Agentic AI · MLOps · Quant Systems · Memory-Layer R&D
I build AI systems the way production infrastructure should be built — as composable architectures with explicit state, durable memory, evaluation loops, and deployment boundaries that hold under load. The work here is defined by how systems are structured and where they break, not just what they output.
The hard part of agentic AI isn't the model. It's the seams: memory bleeding into prompts, evaluation bolted on after release, deployment treated as an afterthought. I treat those boundaries as first-class design problems — because that's where reliability, cost, and trust are actually won or lost.
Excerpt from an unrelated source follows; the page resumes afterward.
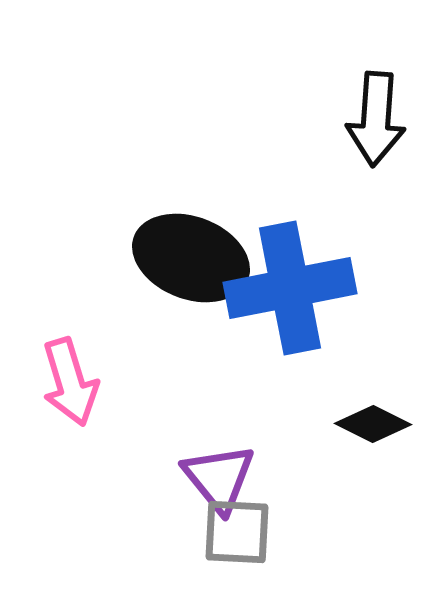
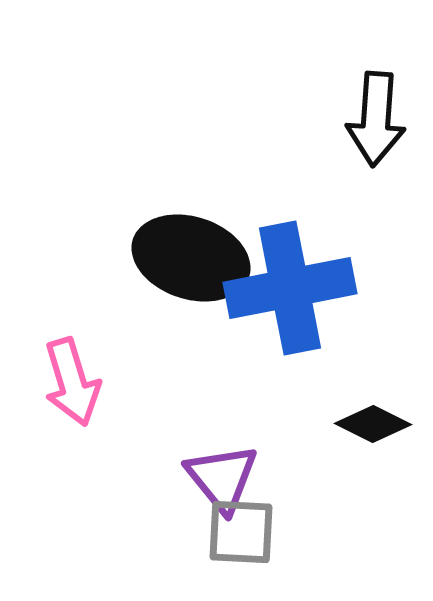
black ellipse: rotated 3 degrees counterclockwise
pink arrow: moved 2 px right
purple triangle: moved 3 px right
gray square: moved 4 px right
Every layer earns its place by the failure mode it removes. The architecture is just that idea, made explicit:
| Layer | Role | Failure it removes |
|---|---|---|
| Intent → workflow | Decompose a goal into bounded, inspectable steps | Agents that wander with no stopping condition |
| Memory | Episodic, semantic, and graph state the agent reads and writes | Context bloat, prompt leakage, run-to-run amnesia |
| Tools & data | Typed, permissioned external calls | Unaudited side effects and silent data drift |
| Evaluation gate | Score and approve output before anything downstream trusts it | Regressions shipping unnoticed |
| Traces & monitoring | A durable record of every decision the system made | Failures you can't reproduce, explain, or bound |
| Iteration loop | Route eval and trace signals back into the workflow | A system no better than the day it shipped |
- Agentic orchestration — explicit state, bounded tool use, human oversight, and decisions you can trace and roll back.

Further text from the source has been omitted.